Description of the task:
Could you find every line in the records below that contains the word "your" and copy it?

Data supplied:
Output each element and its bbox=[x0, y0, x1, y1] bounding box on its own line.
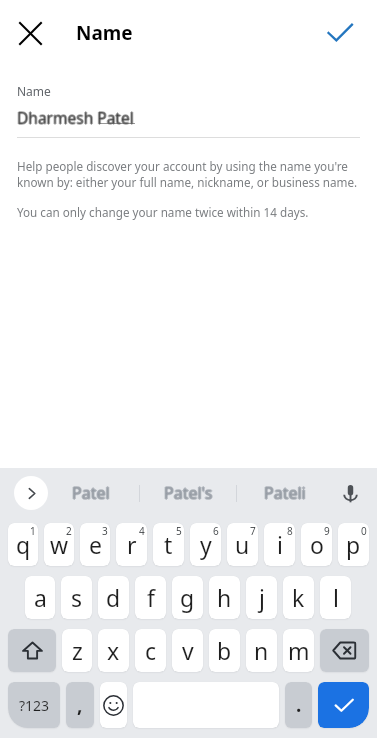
staticText: r bbox=[127, 529, 137, 560]
button[interactable]: o bbox=[301, 523, 332, 566]
button[interactable]: q bbox=[8, 523, 38, 566]
button[interactable]: a bbox=[25, 576, 55, 619]
staticText: l bbox=[333, 582, 339, 613]
button[interactable]: t bbox=[153, 523, 184, 566]
button[interactable]: c bbox=[135, 629, 166, 672]
staticText: o bbox=[310, 529, 324, 560]
staticText: 3 bbox=[102, 524, 108, 538]
staticText: k bbox=[292, 582, 305, 613]
staticText: z bbox=[72, 635, 83, 666]
button[interactable]: z bbox=[62, 629, 92, 672]
staticText: , bbox=[77, 692, 83, 718]
staticText: Dharmesh Patel bbox=[17, 106, 134, 127]
button[interactable]: Emoji bbox=[100, 682, 127, 728]
button[interactable]: j bbox=[246, 576, 277, 619]
staticText: Patel's bbox=[164, 483, 213, 505]
button[interactable]: s bbox=[61, 576, 92, 619]
staticText: c bbox=[145, 635, 157, 666]
staticText: Patel bbox=[73, 482, 111, 504]
staticText: m bbox=[288, 635, 310, 666]
staticText: Patel bbox=[71, 482, 109, 504]
staticText: You can only change your name twice with… bbox=[17, 204, 309, 220]
button[interactable]: p bbox=[338, 523, 369, 566]
button[interactable]: k bbox=[283, 576, 314, 619]
staticText: 0 bbox=[361, 524, 367, 538]
staticText: Pateli bbox=[264, 483, 306, 505]
button[interactable]: h bbox=[209, 576, 240, 619]
button[interactable]: Voice input bbox=[333, 476, 367, 510]
staticText: Patel's bbox=[163, 482, 212, 504]
staticText: Help people discover your account by usi… bbox=[17, 158, 360, 191]
staticText: p bbox=[346, 529, 361, 560]
staticText: Pateli bbox=[264, 481, 306, 503]
staticText: f bbox=[147, 582, 155, 613]
button[interactable]: Patel's bbox=[140, 468, 236, 518]
staticText: 5 bbox=[176, 524, 182, 538]
button[interactable]: ?123 bbox=[8, 682, 60, 728]
staticText: 8 bbox=[287, 524, 293, 538]
staticText: Dharmesh Patel bbox=[16, 107, 133, 128]
staticText: Patel bbox=[72, 482, 110, 504]
staticText: Pateli bbox=[263, 482, 305, 504]
staticText: Pateli bbox=[265, 482, 307, 504]
staticText: ?123 bbox=[19, 696, 50, 715]
staticText: e bbox=[89, 529, 102, 560]
staticText: Name bbox=[76, 20, 133, 46]
button[interactable]: Shift bbox=[8, 629, 56, 672]
staticText: y bbox=[200, 529, 212, 560]
staticText: Patel's bbox=[164, 481, 213, 503]
button[interactable]: f bbox=[135, 576, 166, 619]
button[interactable]: . bbox=[285, 682, 312, 728]
button[interactable]: Pateli bbox=[237, 468, 333, 518]
button[interactable]: g bbox=[172, 576, 203, 619]
button[interactable]: y bbox=[190, 523, 221, 566]
staticText: 4 bbox=[139, 524, 145, 538]
staticText: Name bbox=[17, 83, 51, 99]
staticText: 7 bbox=[250, 524, 256, 538]
staticText: Pateli bbox=[264, 482, 306, 504]
button[interactable]: r bbox=[116, 523, 147, 566]
staticText: n bbox=[254, 635, 269, 666]
button[interactable]: b bbox=[209, 629, 240, 672]
staticText: a bbox=[34, 582, 47, 613]
staticText: t bbox=[164, 529, 173, 560]
button[interactable]: e bbox=[80, 523, 110, 566]
staticText: . bbox=[296, 692, 302, 718]
staticText: d bbox=[106, 582, 121, 613]
button[interactable]: x bbox=[98, 629, 129, 672]
staticText: Dharmesh Patel bbox=[17, 107, 134, 128]
staticText: 6 bbox=[213, 524, 219, 538]
staticText: s bbox=[71, 582, 83, 613]
button[interactable]: Close bbox=[6, 9, 54, 57]
staticText: g bbox=[180, 582, 195, 613]
button[interactable]: v bbox=[172, 629, 203, 672]
staticText: Dharmesh Patel bbox=[17, 108, 134, 129]
staticText: h bbox=[217, 582, 232, 613]
staticText: w bbox=[50, 529, 69, 560]
staticText: Patel's bbox=[164, 482, 213, 504]
staticText: 1 bbox=[30, 524, 36, 538]
staticText: Patel bbox=[72, 481, 110, 503]
button[interactable]: n bbox=[246, 629, 277, 672]
staticText: i bbox=[277, 529, 283, 560]
button[interactable]: u bbox=[227, 523, 258, 566]
button[interactable]: , bbox=[66, 682, 94, 728]
button[interactable]: Backspace bbox=[320, 629, 369, 672]
button[interactable]: Enter bbox=[318, 682, 369, 728]
staticText: Dharmesh Patel bbox=[18, 107, 135, 128]
button[interactable]: i bbox=[264, 523, 295, 566]
button[interactable]: Patel bbox=[43, 468, 139, 518]
button[interactable]: l bbox=[320, 576, 351, 619]
staticText: Patel bbox=[72, 483, 110, 505]
button[interactable]: More suggestions bbox=[14, 476, 48, 510]
staticText: v bbox=[182, 635, 194, 666]
button[interactable]: w bbox=[44, 523, 74, 566]
button[interactable]: d bbox=[98, 576, 129, 619]
staticText: x bbox=[107, 635, 120, 666]
button[interactable]: m bbox=[283, 629, 314, 672]
button[interactable]: Save bbox=[316, 9, 364, 57]
staticText: Patel's bbox=[165, 482, 214, 504]
staticText: q bbox=[16, 529, 31, 560]
staticText: j bbox=[259, 582, 265, 613]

Finished task:
staticText: You can only change your name twice with… bbox=[17, 204, 309, 220]
staticText: Help people discover your account by usi… bbox=[17, 158, 360, 191]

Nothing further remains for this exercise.